(Saved data entries)
-*-*-

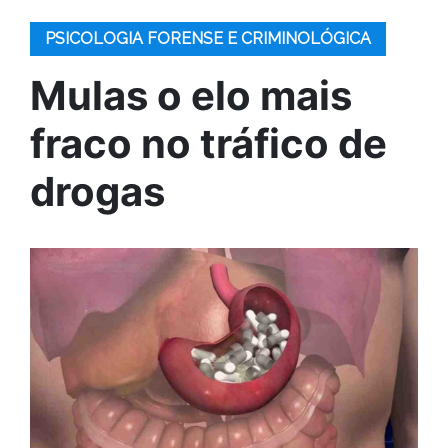
PSICOLOGIA FORENSE E CRIMINOLÓGICA
Mulas o elo mais
fraco no tráfico de
drogas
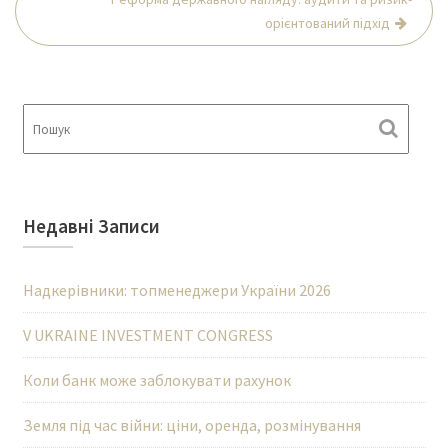
орієнтований підхід
Недавні Записи
Надкерівники: топменеджери України 2026
V UKRAINE INVESTMENT CONGRESS
Коли банк може заблокувати рахунок
Земля під час війни: ціни, оренда, розмінування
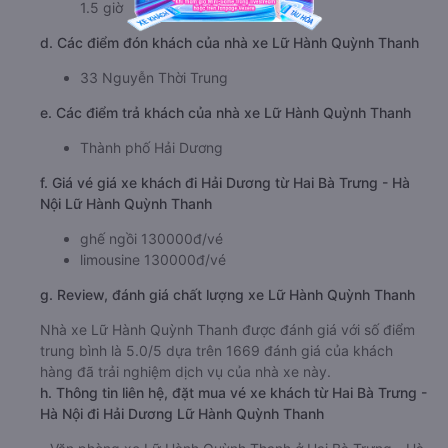
1.5 giờ
d. Các điểm đón khách của nhà xe Lữ Hành Quỳnh Thanh
33 Nguyễn Thời Trung
e. Các điểm trả khách của nhà xe Lữ Hành Quỳnh Thanh
Thành phố Hải Dương
f. Giá vé giá xe khách đi Hải Dương từ Hai Bà Trưng - Hà
Nội Lữ Hành Quỳnh Thanh
ghế ngồi 130000đ/vé
limousine 130000đ/vé
g. Review, đánh giá chất lượng xe Lữ Hành Quỳnh Thanh
Nhà xe Lữ Hành Quỳnh Thanh được đánh giá với số điểm
trung bình là 5.0/5 dựa trên 1669 đánh giá của khách
hàng đã trải nghiệm dịch vụ của nhà xe này.
h. Thông tin liên hệ, đặt mua vé xe khách từ Hai Bà Trưng -
Hà Nội đi Hải Dương Lữ Hành Quỳnh Thanh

-*-*-

(Required action):
Look for the line that contains "trung bình là" in the entries above. Set it down, along with all later lines, exactly as written.

(Solved problem):
trung bình là 5.0/5 dựa trên 1669 đánh giá của khách
hàng đã trải nghiệm dịch vụ của nhà xe này.
h. Thông tin liên hệ, đặt mua vé xe khách từ Hai Bà Trưng -
Hà Nội đi Hải Dương Lữ Hành Quỳnh Thanh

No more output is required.